The maze was shaped like a T. The rat was dropped into the longer branch of the T, and the tasty treat was always placed in the branch that faced east–so depending on the rotation of the maze, the rats would sometimes have to turn left to find the treat, and sometimes right. Sighted rats could determine which way was east using markers in the room surrounding the maze. At first they chose the correct branch of the maze 50 percent of the time–basically, just getting lucky–but within 5 to 7 days, they chose correctly on the first try 80 to 90 percent of the time.
Blind rats without the digital implants never achieved more than a 50 percent chance of guessing the correct branch.
By comparison, the bionic rats managed to find their way around nearly as well as the sighted rats. By their fourth day of training, bionic rats chose the correct branch 82 percent of the time, and by Day 9 their success was near 90 percent.
The results held when the researchers put the rats in a more complicated, five-armed maze. Even after the researchers turned off the signals from the digital compasses, the bionic rats managed to find their way around, indicating they had used the compass to form a sort of mental map of the maze.

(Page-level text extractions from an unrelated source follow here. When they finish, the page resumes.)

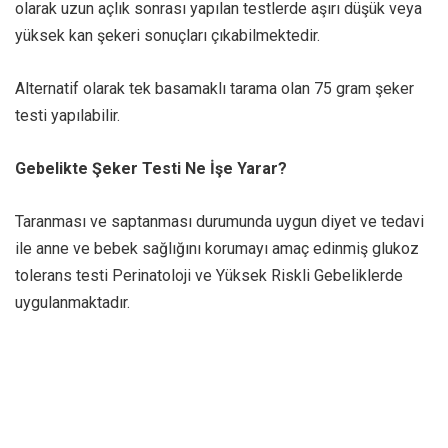
olarak uzun açlık sonrası yapılan testlerde aşırı düşük veya
yüksek kan şekeri sonuçları çıkabilmektedir.
Alternatif olarak tek basamaklı tarama olan 75 gram şeker
testi yapılabilir.
Gebelikte Şeker Testi Ne İşe Yarar?
Taranması ve saptanması durumunda uygun diyet ve tedavi
ile anne ve bebek sağlığını korumayı amaç edinmiş glukoz
tolerans testi Perinatoloji ve Yüksek Riskli Gebeliklerde
uygulanmaktadır.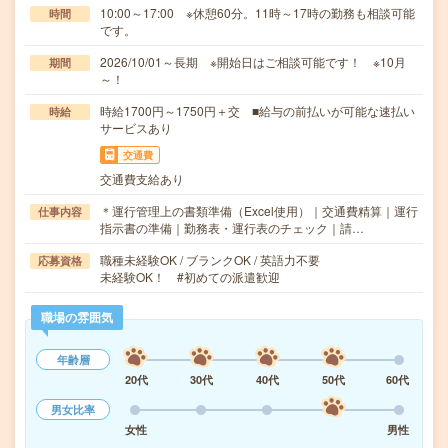
10:00～17:00 ※休憩60分。11時～17時の勤務も相談可能
時間
です。
2026/10/01～長期 ※開始日はご相談可能です！ ※10月
期間
～！
時給1700円～1750円＋交 ■給与の前払いが可能な速払い
時給
サービスあり
交通費
交通費支給あり
＊運行管理上の書類準備（Excel使用）｜交通費精算｜運行
仕事内容
指示書の準備｜勤務表・運行表のチェック｜請…
職種未経験OK / ブランクOK / 英語力不要
応募資格
未経験OK！ #初めての派遣歓迎
職場の雰囲気
年齢層
20代
30代
40代
50代
60代
男女比率
女性
男性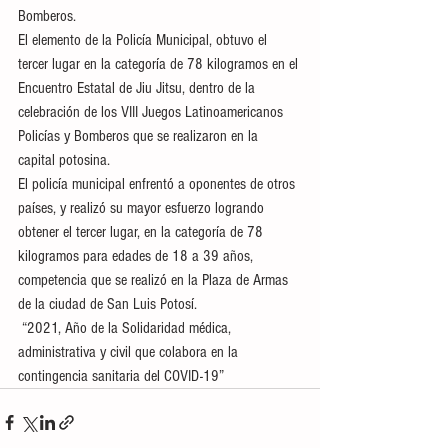
Bomberos.
El elemento de la Policía Municipal, obtuvo el 
tercer lugar en la categoría de 78 kilogramos en el 
Encuentro Estatal de Jiu Jitsu, dentro de la 
celebración de los VIII Juegos Latinoamericanos 
Policías y Bomberos que se realizaron en la 
capital potosina.
El policía municipal enfrentó a oponentes de otros 
países, y realizó su mayor esfuerzo logrando 
obtener el tercer lugar, en la categoría de 78 
kilogramos para edades de 18 a 39 años, 
competencia que se realizó en la Plaza de Armas 
de la ciudad de San Luis Potosí.
 “2021, Año de la Solidaridad médica, 
administrativa y civil que colabora en la 
contingencia sanitaria del COVID-19”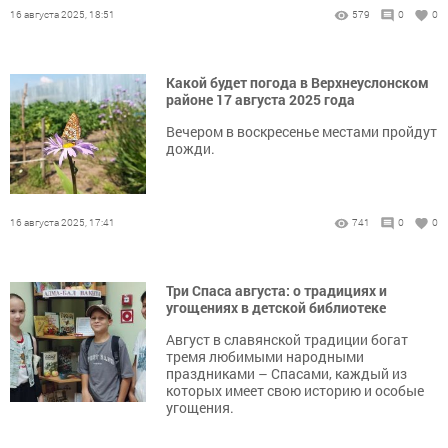
16 августа 2025, 18:51
579
0
0
Какой будет погода в Верхнеуслонском
районе 17 августа 2025 года
Вечером в воскресенье местами пройдут
дожди.
16 августа 2025, 17:41
741
0
0
Три Спаса августа: о традициях и
угощениях в детской библиотеке
Август в славянской традиции богат
тремя любимыми народными
праздниками – Спасами, каждый из
которых имеет свою историю и особые
угощения.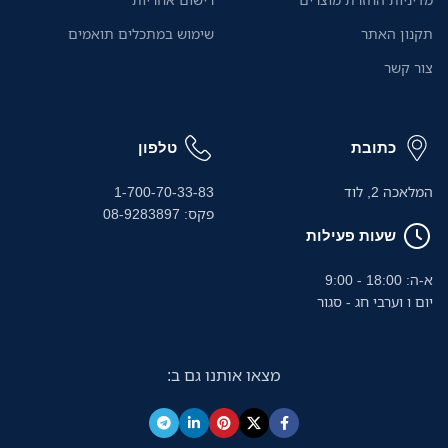
תקנון האתר
שימוש במתכלים תואמים
צור קשר
כתובת
טלפון
המלאכה 2, לוד
1-700-70-33-83
פקס: 08-9283897
שעות פעילות
א-ה: 18:00 - 9:00
יום ו וערבי חג - סגור
מצאו אותנו גם ב: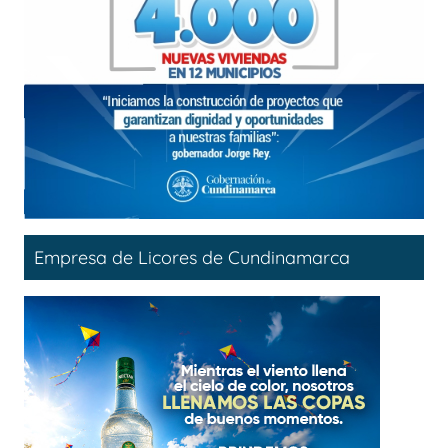
Empresa de Licores de Cundinamarca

Similar neuroprostheses could one day help blind humans to navigate the world as well, the researchers say. They could also expand the senses of sighted people as well, giving us the ability to see ultraviolent radiation, infrared waves, and more.
“Perhaps you do not yet make full use of your brain,” said Ikegaya in a press release. “The limitation does not come from your lack of effort, but it does come from the poor sensory organs of your body. The real sensory world must be much more ‘colorful’ than what you are currently experiencing.”